Il museo della moda di palazzo pitti a Firenze celebra il primo anno dalla sua riapertura con una nuova esposizione dedicata alla moda del Novecento. Quaranta abiti, alcuni mai mostrati prima al pubblico, si alternano in un percorso cronologico che copre dagli anni venti fino ai giorni nostri. Ogni sala accosta i capi a dipinti significativi, creando un dialogo tra arte e costume senza precedenti.
Una moda che parla attraverso l’arte e il costume femminile del novecento
Simone Verde, direttore delle Gallerie degli Uffizi, spiega come questa selezione metta in luce la moda non soltanto come veste, ma come linguaggio visivo e culturale. Gli abiti riflettono l’evoluzione della figura femminile nel corso del secolo e dialogano con le arti figurative, arricchendo la lettura della storia culturale attraverso forme e materiali diversi. La moda, qui, diventa parte attiva del patrimonio artistico, accanto ai capolavori esposti.

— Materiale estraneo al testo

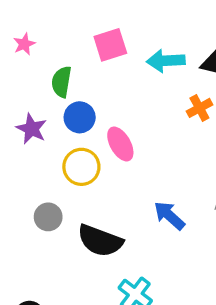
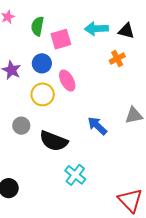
pink square: (110, 45) -> (61, 39), moved
green semicircle: (61, 82) -> (37, 26), moved

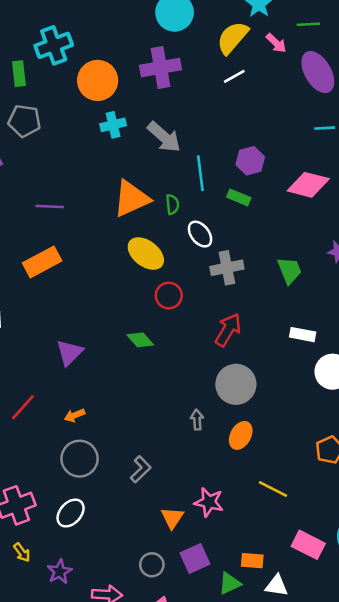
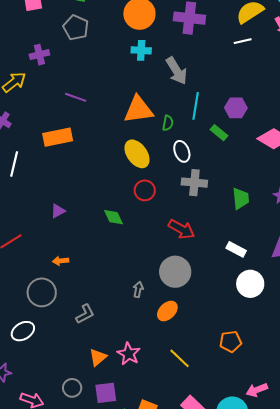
red arrow: (228, 330) -> (181, 229), turned 72
purple triangle: (69, 353) -> (58, 211), size x0.7
orange arrow: (75, 415) -> (61, 261), moved

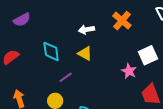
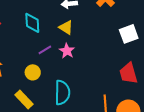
pink star: (129, 71) -> (67, 51), moved

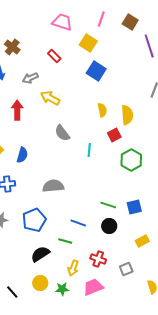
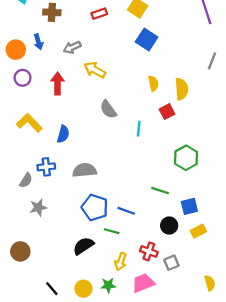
brown cross: (12, 47) -> (52, 12), turned -35
red rectangle: (54, 56) -> (99, 14), moved, turned -64
green hexagon: (131, 160) -> (186, 158), moved
gray semicircle: (53, 186) -> (85, 170), moved
blue square: (134, 207) -> (189, 206), moved
blue pentagon: (34, 220) -> (95, 207), moved, turned -30
black circle: (109, 226) -> (169, 226), moved
gray square: (126, 269) -> (171, 263), moved
yellow circle: (40, 283) -> (83, 289), moved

Dagli anni venti al glamour sobrio tra le due guerre
La prima sala accoglie i visitatori con l’energia degli anni venti, incarnata dallo stile charleston, frizzante e spensierato. Un trittico di Galileo Chini si affianca a un abito indossato da sua moglie alla prima di Turandot nel 1926 al Teatro alla Scala di Milano, stabilendo subito un ponte tra pittura e moda. I vestiti di questo periodo, leggeri e ricchi di dettagli ispirati all’oriente, mostrano sete pregiate e motivi esotici che riflettono l’esoticismo dell’epoca. Le due sale successive esplorano il decennio tra le due guerre, dove dominano uno stile dèco e il glamour del cinema anni trenta. Qui si trovano creazioni di Madame Vionnet, con linee più sobrie e rigorose rispondenti all’atmosfera culturale e politica dell’epoca. Tra i pezzi esposti spicca il dipinto di Felice Casorati, lo straniero, che accompagna questa fase di eleganza contenuta e rigorosa.
Il dopoguerra e i grandi nomi della moda internazionale
Nel percorso espositivo si arriva al dopoguerra, un periodo definito da silhouette che enfatizzavano la femminilità attraverso corsetti e gonne a ruota. Tra queste creazioni si distingue un raro abito degli esordi di Yves Saint Laurent, realizzato per la maison Christian Dior nel 1957. La sezione presenta anche tre capi di Ingrid Bergman, fra cui uno firmato Gattinoni. Questi elementi restituiscono il clima della rinascita della moda, carico di novità e sperimentazioni, mentre il mondo si risveglia dopo gli anni difficili del conflitto.
Stile e sperimentazione tra anni sessanta, settanta e la moda-scultura
Tre sale mostrano l’esplosione estetica degli anni sessanta e settanta, con abiti a trapezio o influenzati dalla space age, caratterizzati da dettagli futuristici e moderni. Tra gli stilisti in esposizione figurano André Courrèges, André Laug e Pierre Cardin. All’interno dell’ultimo ambiente spiccano invece due firme che hanno segnato la storia italiana: Roberto Capucci con le sue creazioni che sfidano le forme tradizionali e si avvicinano a vere e proprie sculture di stoffa, ed Enrico Coveri noto per i suoi look brillanti impreziositi da paillettes. Il contrasto tra questi due designer racconta la varietà di approcci creativi che hanno animato il secondo dopoguerra.
Il progetto di rotazione annuale per valorizzare l’archivio sartoriale
Questa nuova esposizione, aperta dal 2025, resterà in vista per circa un anno. L’intento dei curatori è di far ruotare periodicamente i pezzi dagli archivi, così da dare spazio a una selezione sempre diversa. Il deposito custodisce oggi oltre 15.000 abiti e accessori che testimoniano la ricchezza sartoriale italiana e internazionale. La rotazione continua dei materiali permette di far emergere capolavori nascosti e di rinnovare costantemente il racconto della moda, mantenendo vivo l’interesse per la collezione e per la storia del costume.